Луэлла издала звук, вероятно намереваясь усмехнуться, но он больше был похож на всхлип.
Этот звук подстегнул меня.
– Брон, милая, отложи на время фотографии. Ты рассказала своей ба о школьном лагере?
Лицо Бронвен засветилось, и она позабыла про альбомы, чтобы разразиться монологом о том, как она, Джейд и двадцать других детей из ее класса собираются в шестидневный поход в Национальный парк Маунт-Барни и что она никогда раньше не ходила в поход, но Джейд так разливалась, как это весело, и теперь она ждет не дождется…

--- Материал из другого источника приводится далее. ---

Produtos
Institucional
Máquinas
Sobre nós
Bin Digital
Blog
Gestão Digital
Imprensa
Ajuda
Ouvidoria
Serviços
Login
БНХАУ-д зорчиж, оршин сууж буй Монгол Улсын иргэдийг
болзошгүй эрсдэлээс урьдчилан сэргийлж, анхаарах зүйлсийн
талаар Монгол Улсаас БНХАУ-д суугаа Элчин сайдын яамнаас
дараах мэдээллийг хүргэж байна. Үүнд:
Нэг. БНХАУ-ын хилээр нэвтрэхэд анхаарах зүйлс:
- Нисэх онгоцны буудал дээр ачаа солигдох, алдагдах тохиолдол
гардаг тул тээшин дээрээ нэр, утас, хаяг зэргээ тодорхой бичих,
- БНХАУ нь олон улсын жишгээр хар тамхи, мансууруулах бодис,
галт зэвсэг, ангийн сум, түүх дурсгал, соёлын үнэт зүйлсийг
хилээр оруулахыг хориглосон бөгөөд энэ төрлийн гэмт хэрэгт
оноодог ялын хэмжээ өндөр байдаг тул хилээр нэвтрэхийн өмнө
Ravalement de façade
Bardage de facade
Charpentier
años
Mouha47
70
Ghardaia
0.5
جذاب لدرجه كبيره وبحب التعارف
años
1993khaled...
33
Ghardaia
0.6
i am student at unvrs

Луэлла отерла слезу, а потом, будто почувствовав мое внимание, слабо улыбнулась мне. Это было чуть больше, чем взгляд, возможно, быстро промелькнувшая признательность, как бы говорившая: «Разве она не прелесть?»

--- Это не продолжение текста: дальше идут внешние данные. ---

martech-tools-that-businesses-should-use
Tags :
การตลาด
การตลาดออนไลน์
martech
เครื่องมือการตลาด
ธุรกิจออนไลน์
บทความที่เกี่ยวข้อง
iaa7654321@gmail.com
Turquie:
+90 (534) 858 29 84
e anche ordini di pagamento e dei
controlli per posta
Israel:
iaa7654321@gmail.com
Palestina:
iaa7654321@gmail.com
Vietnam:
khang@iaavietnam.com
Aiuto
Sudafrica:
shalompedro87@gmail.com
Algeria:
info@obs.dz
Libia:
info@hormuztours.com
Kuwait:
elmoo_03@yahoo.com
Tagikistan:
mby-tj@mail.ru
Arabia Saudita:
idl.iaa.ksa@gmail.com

До этого момента меня мучила тупая зависть по поводу прочной связи, возникшей между Бронвен и ее бабушкой. Девочка была счастлива – я видела это по сиянию ее глаз, по тому энтузиазму, с которым она делилась с Луэллой школьными новостями. Мне с таким жаром она никогда ничего не рассказывала.

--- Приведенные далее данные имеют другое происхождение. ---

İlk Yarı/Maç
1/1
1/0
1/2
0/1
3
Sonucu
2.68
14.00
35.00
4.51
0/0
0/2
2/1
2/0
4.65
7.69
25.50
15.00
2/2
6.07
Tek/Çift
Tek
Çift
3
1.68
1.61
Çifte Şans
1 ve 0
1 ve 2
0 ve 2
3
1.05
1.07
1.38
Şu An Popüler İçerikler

Но сейчас, глядя, как Луэлла улыбается моей дочери с очевидной гордостью и восхищением, я почувствовала, что моя обида отступила. Тетя Мораг любила говорить, что люди бывают настолько ослеплены жизненными невзгодами, что забывают о счастливых моментах. Я с болью осознала, что превратилась в такого человека – который выискивает, что идет не так, вечно недоволен. А нужно всего лишь чуть изменить ракурс, чтобы увидеть жизнь свежим, благодарным взглядом. Я здорова, у меня любимая работа, а теперь и постоянная крыша над головой. А самое главное, у меня есть дочь, здоровая, крепкая. Живая.
И в этот самый момент разочарования в себе я поняла, что пора ослабить хватку, отпустить то, что невозможно контролировать. Я решила практиковать плавание по течению и глубокое дыхание и считать отношения моей дочери с ее бабушкой счастьем, которое есть. Поэтому я закрыла глаза и поудобнее привалилась к рельефной коре араукарии. Воздух был теплым, дневной ветерок – сладко-благоуханным. Сосновые иглы, чай с лимоном, слабый яблочный аромат только что вымытых волос Бронвен. Чизкейк, нагретая солнцем трава. И розы.